Page-level text extractions:
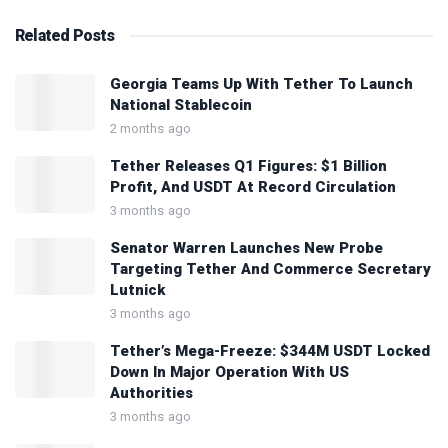
Related
Posts
Georgia Teams Up With Tether To Launch
National Stablecoin
2 months ago
Tether Releases Q1 Figures: $1 Billion
Profit, And USDT At Record Circulation
3 months ago
Senator Warren Launches New Probe
Targeting Tether And Commerce Secretary
Lutnick
3 months ago
Tether’s Mega-Freeze: $344M USDT Locked
Down In Major Operation With US
Authorities
3 months ago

Aim of the exercise:
Please print each of the records word for word, keeping the pictures out.

Your solution:
Related
Posts
Georgia Teams Up With Tether To Launch
National Stablecoin
2 months ago
Tether Releases Q1 Figures: $1 Billion
Profit, And USDT At Record Circulation
3 months ago
Senator Warren Launches New Probe
Targeting Tether And Commerce Secretary
Lutnick
3 months ago
Tether’s Mega-Freeze: $344M USDT Locked
Down In Major Operation With US
Authorities
3 months ago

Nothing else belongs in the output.